"Statistical analysis of cross-language color naming data."
International Computer Science Institute, Berkeley CA
Investigators
Abstract
With National Science Foundation support, Drs. Paul Kay and Terry Regier will build a web-accessible database to test the hypothesis of universal constraints on color naming across languages. Anthropologists and linguists used to think that the meanings of color words (e.g., "red", "black", etc.) differ arbitrarily from language to language. It was also thought that these words, rather than being constrained by biological constants of human color perception, vary arbitrarily across cultures and that the words cause speakers of different languages to see color differently. A 1969 study by Kay and colleagues challenged this view, maintaining that patterns in color naming across languages reveal certain constants. That study was followed up by the NSF-supported World Color Survey, in which data on color naming in 110 unwritten languages were gathered in the field by linguists highly familiar with the languages. The World Color Survey resulted in a number of publications, generally supporting the view of universal constraints on color naming. Because these data were collected in the early days of computers, they were not entered into a uniform database that would make them amenable to comprehensive statistical testing or to web publication. The current project will (1) convert the World Color Survey data to a uniform database, (2) make this database available to everyone via the web, and (3) perform comprehensive statistical testing on the data to test hypotheses about color naming. The question of universal constraints on systems of color naming has broad implications. Color words provide a natural laboratory in cross-language comparison of meanings because their meanings - colors - can be specified in a scientific system of description that is independent of any particular natural language.

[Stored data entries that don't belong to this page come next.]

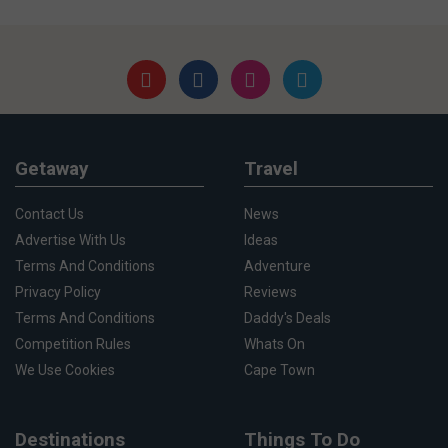
Getaway
Travel
Contact Us
News
Advertise With Us
Ideas
Terms And Conditions
Adventure
Privacy Policy
Reviews
Terms And Conditions
Daddy's Deals
Competition Rules
Whats On
We Use Cookies
Cape Town
Destinations
Things To Do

Color has thus been the vocabulary domain most often cited both by proponents of linguistic/cultural relativity and by their opponents, who tend to emphasize biologically and evolutionary based universals in human behavior. As a consequence, color words have come to occupy a special position in the very general nature versus nurture debate, a controversy within the biological and social sciences, as well as the general educated public and many issues of public policy, at least since Darwin. Increased scientific clarity with regard to universality versus arbitrariness in color naming is consequently of general interest.